Andrea Rennick Interview
Andrea Rennick (@andrea_r) has been blogging since before it was called blogging. As an active member of the WordPress community, she’s helped countless people get to grips with WordPress MU/Multisite, written books and tutorials on all things WP, developed a couple themes and plugins, contributed to the WP 3.0 help text, and acts as a moderator on the official support forums. These days she puts all of that creativity and knowledge to work for Copyblogger, alongside husband Ron. We talk to Andrea about creativity, documentation, teaching and learning, WordPress MU, working alongside your spouse, and, it goes without saying, Commodore 64 games and quilting. Buckle up.

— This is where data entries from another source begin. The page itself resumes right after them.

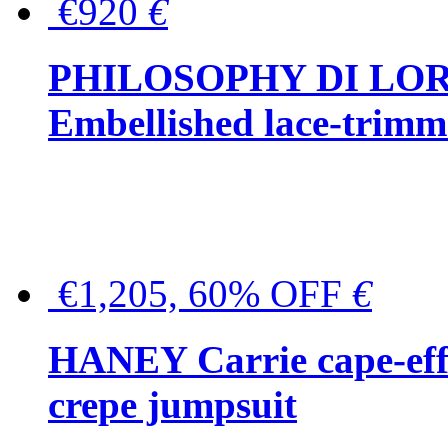
€920
€
PHILOSOPHY DI LO
Embellished lace-trimme
€1,205, 60% OFF
€
HANEY Carrie cape-effec
crepe jumpsuit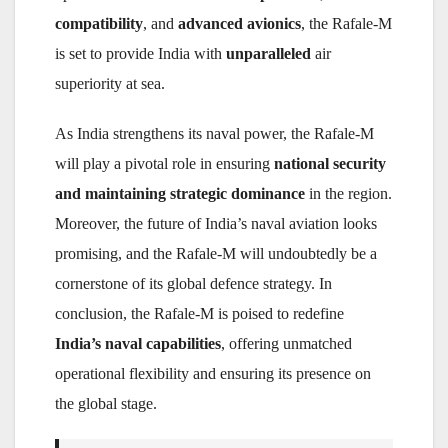
compatibility
, and
advanced avionics
, the Rafale-M
is set to provide India with
unparalleled
air
superiority at sea.
As India strengthens its naval power, the Rafale-M
will play a pivotal role in ensuring
national security
and maintaining strategic dominance
in the region.
Moreover, the future of India’s naval aviation looks
promising, and the Rafale-M will undoubtedly be a
cornerstone of its global defence strategy. In
conclusion, the Rafale-M is poised to redefine
India’s naval capabilities
, offering unmatched
operational flexibility and ensuring its presence on
the global stage.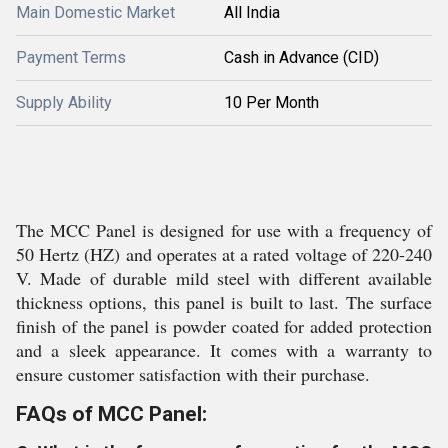
Main Domestic Market
All India
Payment Terms
Cash in Advance (CID)
Supply Ability
10 Per Month
The MCC Panel is designed for use with a frequency of
50 Hertz (HZ) and operates at a rated voltage of 220-240
V. Made of durable mild steel with different available
thickness options, this panel is built to last. The surface
finish of the panel is powder coated for added protection
and a sleek appearance. It comes with a warranty to
ensure customer satisfaction with their purchase.
FAQs of MCC Panel: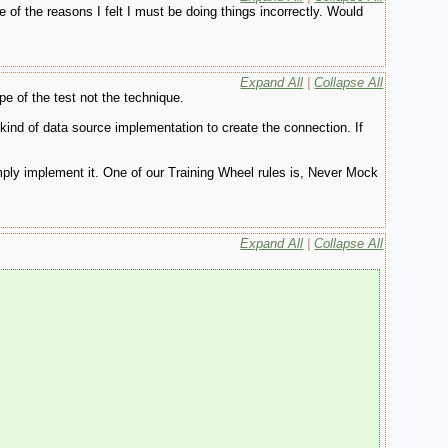
e of the reasons I felt I must be doing things incorrectly. Would
Expand All
|
Collapse All
e of the test not the technique.
kind of data source implementation to create the connection. If
mply implement it. One of our Training Wheel rules is, Never Mock
Expand All
|
Collapse All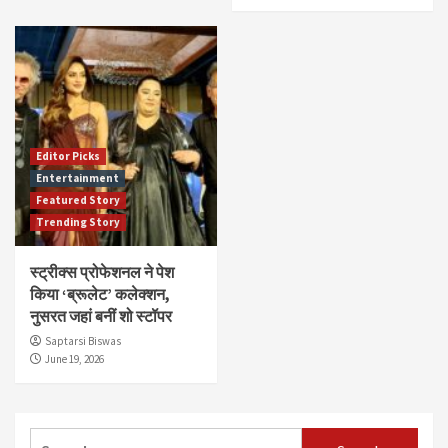
Editor Picks
Entertainment
Featured Story
Trending Story
स्ट्रीक्स प्रोफेशनल ने पेश
किया ‘ब्रूलेट’ कलेक्शन,
नुसरत जहां बनीं शो स्टॉपर
Saptarsi Biswas
June 19, 2026
Search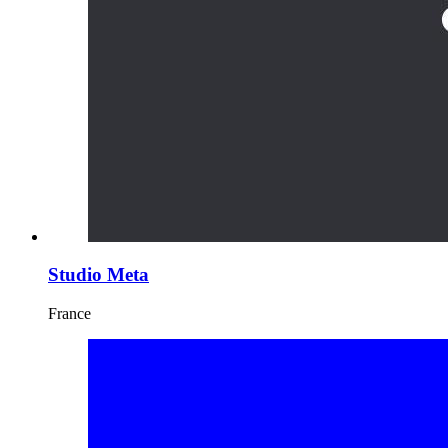
Studio Meta
France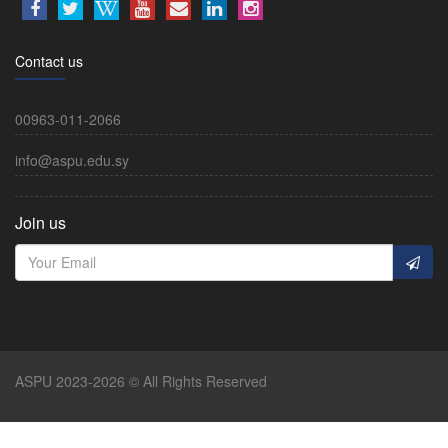
Contact us
00963-011-2066
info@aspu.edu.sy
Join us
ASPU 2023-2026 © All Rights Reserved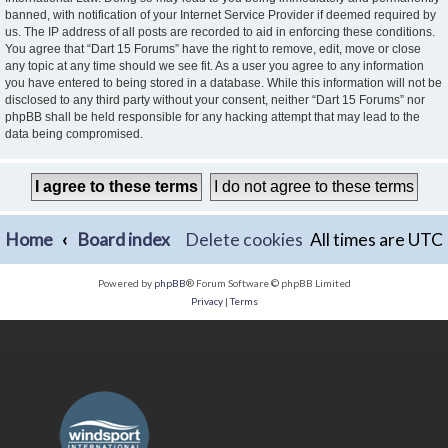
banned, with notification of your Internet Service Provider if deemed required by
us. The IP address of all posts are recorded to aid in enforcing these conditions.
You agree that “Dart 15 Forums” have the right to remove, edit, move or close
any topic at any time should we see fit. As a user you agree to any information
you have entered to being stored in a database. While this information will not be
disclosed to any third party without your consent, neither “Dart 15 Forums” nor
phpBB shall be held responsible for any hacking attempt that may lead to the
data being compromised.
Home
Board index
Delete cookies
All times are
UTC
Powered by
phpBB
® Forum Software © phpBB Limited
Privacy
|
Terms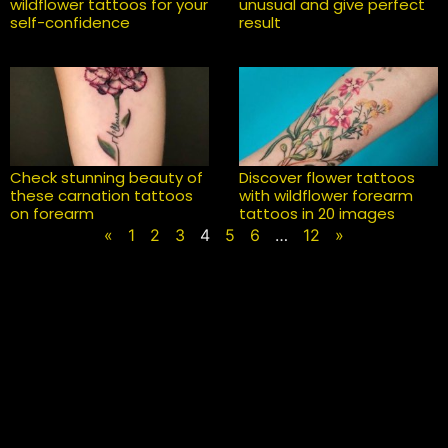
wildflower tattoos for your
unusual and give perfect
self-confidence
result
Check stunning beauty of
Discover flower tattoos
these carnation tattoos
with wildflower forearm
on forearm
tattoos in 20 images
«
1
2
3
4
5
6
…
12
»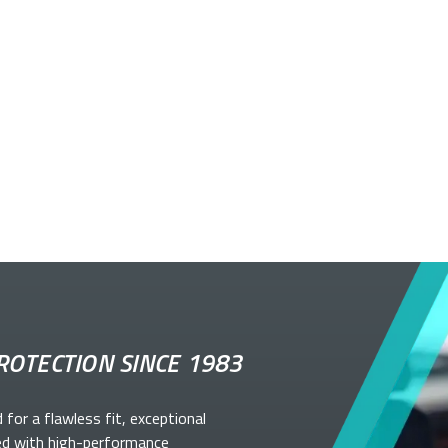
ROTECTION SINCE 1983
d for a flawless fit, exceptional
ed with high-performance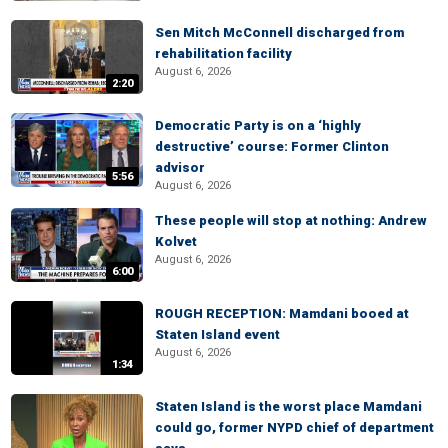
Sen Mitch McConnell discharged from
rehabilitation facility
August 6, 2026
2:20
Democratic Party is on a ‘highly
destructive’ course: Former Clinton
advisor
5:56
August 6, 2026
These people will stop at nothing: Andrew
Kolvet
August 6, 2026
6:00
ROUGH RECEPTION: Mamdani booed at
Staten Island event
August 6, 2026
1:34
Staten Island is the worst place Mamdani
could go, former NYPD chief of department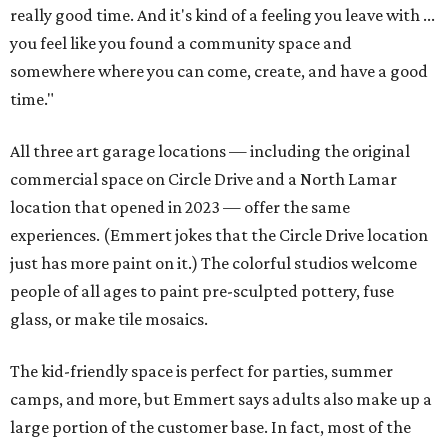
really good time. And it's kind of a feeling you leave with ...
you feel like you found a community space and
somewhere where you can come, create, and have a good
time."
All three art garage locations — including the original
commercial space on Circle Drive and a North Lamar
location that opened in 2023 — offer the same
experiences. (Emmert jokes that the Circle Drive location
just has more paint on it.) The colorful studios welcome
people of all ages to paint pre-sculpted pottery, fuse
glass, or make tile mosaics.
The kid-friendly space is perfect for parties, summer
camps, and more, but Emmert says adults also make up a
large portion of the customer base. In fact, most of the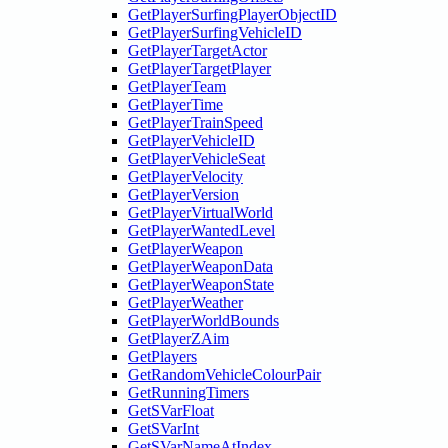
GetPlayerSurfingPlayerObjectID
GetPlayerSurfingVehicleID
GetPlayerTargetActor
GetPlayerTargetPlayer
GetPlayerTeam
GetPlayerTime
GetPlayerTrainSpeed
GetPlayerVehicleID
GetPlayerVehicleSeat
GetPlayerVelocity
GetPlayerVersion
GetPlayerVirtualWorld
GetPlayerWantedLevel
GetPlayerWeapon
GetPlayerWeaponData
GetPlayerWeaponState
GetPlayerWeather
GetPlayerWorldBounds
GetPlayerZAim
GetPlayers
GetRandomVehicleColourPair
GetRunningTimers
GetSVarFloat
GetSVarInt
GetSVarNameAtIndex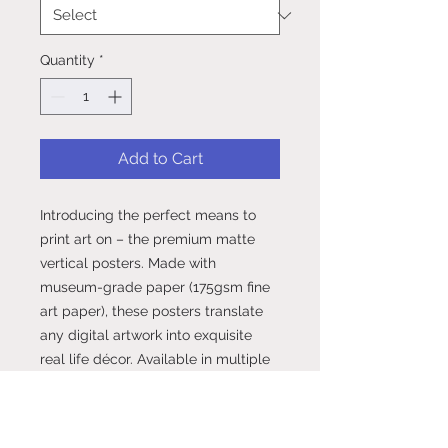
Quantity
*
Add to Cart
Introducing the perfect means to 
print art on – the premium matte 
vertical posters. Made with 
museum-grade paper (175gsm fine 
art paper), these posters translate 
any digital artwork into exquisite 
real life décor. Available in multiple 
sizes, each poster is printed with 
top-tier pigmented archival inks for 
a stunning end result.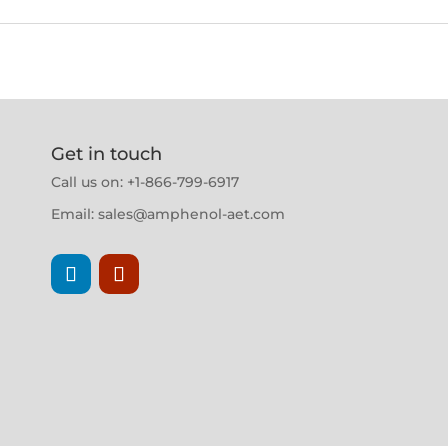
Get in touch
Call us on: +1-866-799-6917
Email:
sales@amphenol-aet.com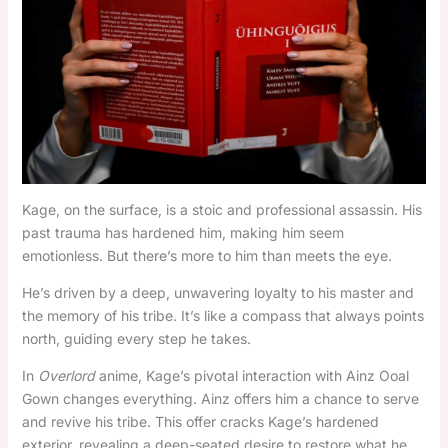
Kage, on the surface, is a stoic and professional assassin. His
past trauma has hardened him, making him seem
emotionless. But there’s more to him than meets the eye.
He’s driven by a deep, unwavering loyalty to his master and
the memory of his tribe. It’s like a compass that always points
north, guiding every step he takes.
In
Overlord
anime, Kage’s pivotal interaction with Ainz Ooal
Gown changes everything. Ainz offers him a chance to serve
and revive his tribe. This offer cracks Kage’s hardened
exterior, revealing a deep-seated desire to restore what he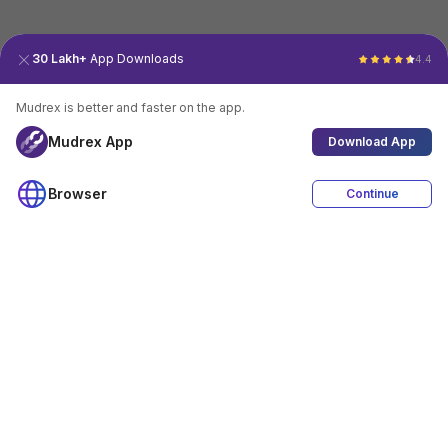
30 Lakh+
App Downloads
4.4
Mudrex is better and faster on the app.
Mudrex App
Download App
Browser
Continue
4.4
Download App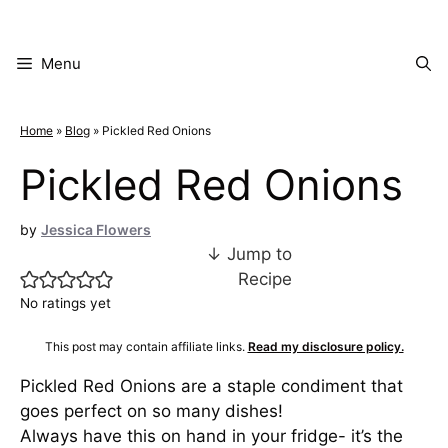
Skip
to
content
Menu
Home
»
Blog
»
Pickled Red Onions
Pickled Red Onions
by
Jessica Flowers
↓ Jump to
Recipe
No ratings yet
This post may contain affiliate links.
Read my disclosure policy.
Pickled Red Onions are a staple condiment that
goes perfect on so many dishes!
Always have this on hand in your fridge- it’s the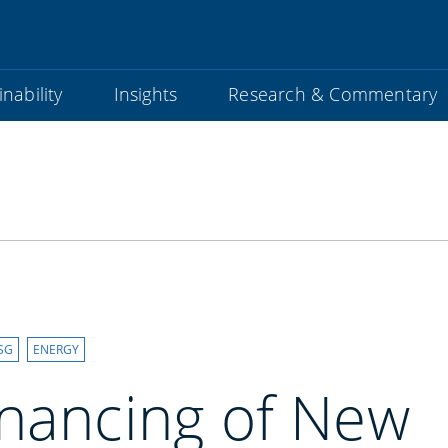
nability
Insights
Research & Commentary
SG
ENERGY
inancing of New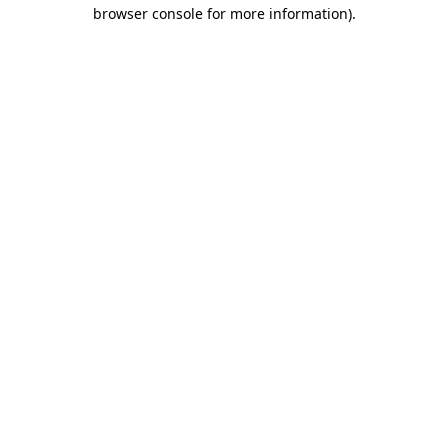
browser console for more information).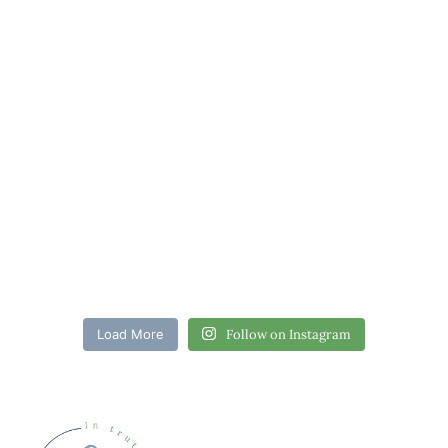
Load More
Follow on Instagram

How did you first get involved with WordPress, and what brought you there?
I’d started blogging back in the days of hand-crafted HTML, when the blogging crowd was called online journallers. They were like a pack, hunting for the next big breakthrough in making all this easier so we could spend more time writing and less time coding, when we weren’t coders. It was a great, small-knit community, where it seemed everyone knew everyone else.
And back then, there were really very little places to host your own blog for free, or close to it, and forget about a domain name. They were $75 dollars. A year. Essentially for a minor hobby in an age when most businesses didn’t even have a website.
So I went from the five megs of free space my ISP gave everyone (databases were extra), to something called Pitas, and LiveJournal, and eventually Movable Type, because it looked easy enough, it had pretty themes, and there was even a community. With the licensing change of MT 2.6, a lot my friends and I jumped ship. Someone mentioned WordPress as this new up-and-comer. It seemed easier, with a slightly geekier, home-grown community. That appealed to me, as it seemed Six Apart was going more corporate and shunting the one-off bloggers on to their own devices. Of course, shortly after they launched Typepad, but by then I was eyeball deep in WordPress 1.5. It had this cool new templating system, so you could do more with themes than just edit the CSS. Something new for me to figure out and play with.
When did you first get involved with the community side of the project, and what role has it played in your life and work so far?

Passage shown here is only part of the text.